For removing global motion due to the presence of polar order, we consider only cage-relative (CR) quantities for computing dynamical observables48,49. These observables are computed considering the Voronoi neighbor of each particle so that no cutoff distances are required.

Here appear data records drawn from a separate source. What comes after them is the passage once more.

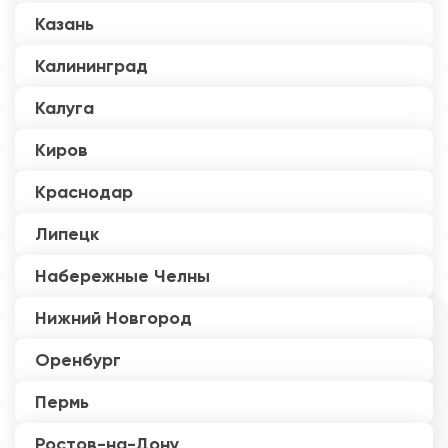
Казань
Калининград
Калуга
Киров
Краснодар
Липецк
Набережные Челны
Нижний Новгород
Оренбург
Пермь
Ростов-на-Дону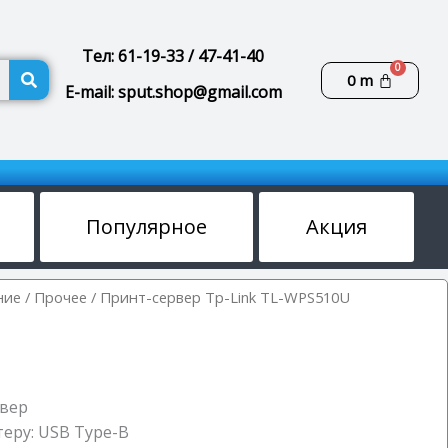
Тел: 61-19-33 / 47-41-40
Поиск
Корзин
0
m
E-mail: sput.shop@gmail.com
Популярное
Акция
ние
/
Прочее
/ Принт-сервер Tp-Link TL-WPS510U
рвер
еру: USB Type-B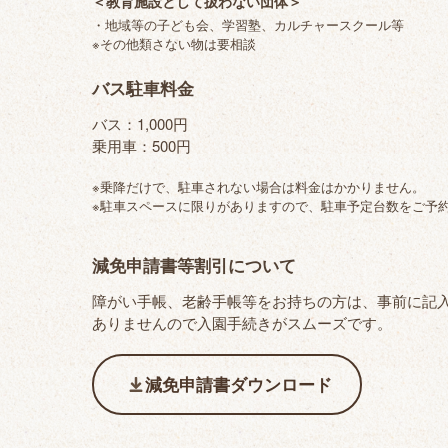
＜教育施設として扱わない団体＞
・地域等の子ども会、学習塾、カルチャースクール等
※その他類さない物は要相談
バス駐車料金
バス：1,000円
乗用車：500円
※乗降だけで、駐車されない場合は料金はかかりません。
※駐車スペースに限りがありますので、駐車予定台数をご予
減免申請書等割引について
障がい手帳、老齢手帳等をお持ちの方は、事前に記入
ありませんので入園手続きがスムーズです。
減免申請書ダウンロード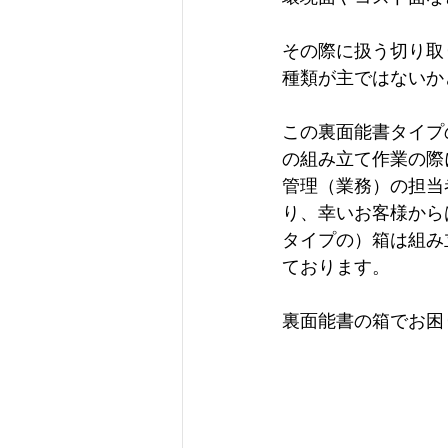
その際に扱う切り取
種類が主ではないか
この裏面能書タイプ
の組み立て作業の際
管理（業務）の担当
り、幸いお客様から
タイプの）箱は組み
ております。
裏面能書の箱でお困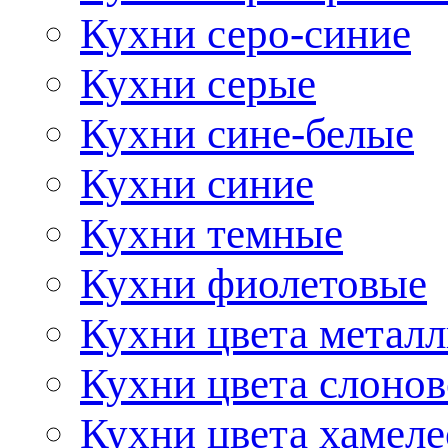
Кухни серо-синие
Кухни серые
Кухни сине-белые
Кухни синие
Кухни темные
Кухни фиолетовые
Кухни цвета метал
Кухни цвета слонов
Кухни цвета хамел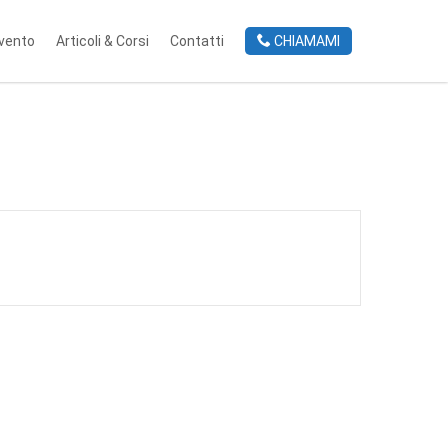
rvento
Articoli & Corsi
Contatti
CHIAMAMI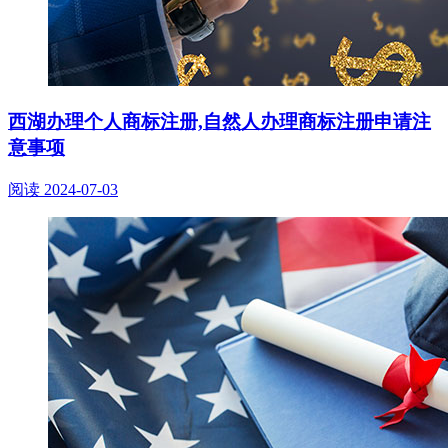
西湖办理个人商标注册,自然人办理商标注册申请注
意事项
阅读
2024-07-03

The CR displacement \(\Delta {{{{{{{{\bf{r}}}}}}}}}_{i}^{CR}(t)\) for a given particle i at time t is defined as follows

$$\begin{array}{r}\Delta {{{{{{{{\bf{r}}}}}}}}}_{i}^{CR}(t)\equiv {{{{{{{{\bf{r}}}}}}}}}_{i}(t)-{{{{{{{{\bf{r}}}}}}}}}_{i}({t}_{0})-\frac{1}{{N}_{i}}\mathop{\sum }\limits_{j=1}^{{N}_{i}}\left[{{{{{{{{\bf{r}}}}}}}}}_{j}(t)-{{{{{{{{\bf{r}}}}}}}}}_{j}({t}_{0})\right]\end{array}$$
(13)

where we extend the sum over j to the Ni neighbors of the particle i at time t0. As CR quantities, we have measured the mean-squared displacement \(\Delta {r}_{CR}^{2}\) and the self-part of the intermediate scattering function FCR(q, t) that is defined as follows

$$\begin{array}{r}{F}^{CR}(q,t)={\left\langle \mathop{\sum}\limits_{k}{e}^{-i\Delta {{{{{{{\bf{r}}}}}}}}{(t)}^{CR}\cdot {{{{{{{\bf{q}}}}}}}}}\right\rangle }_{s}.\end{array}$$
(14)

Through FCR we compute the structural relaxation time τα defined as FCR(τα) = e−1. To provide evidence of dynamical heterogeneity, we also computed the dynamical susceptibility χ4(t) that measures the sample-to-sample fluctuations of FCR(q, t)68. To visualize dynamical heterogeneity, we measure the map of displacement performed by each particle on a time scale of the order of the structural relaxation time τα.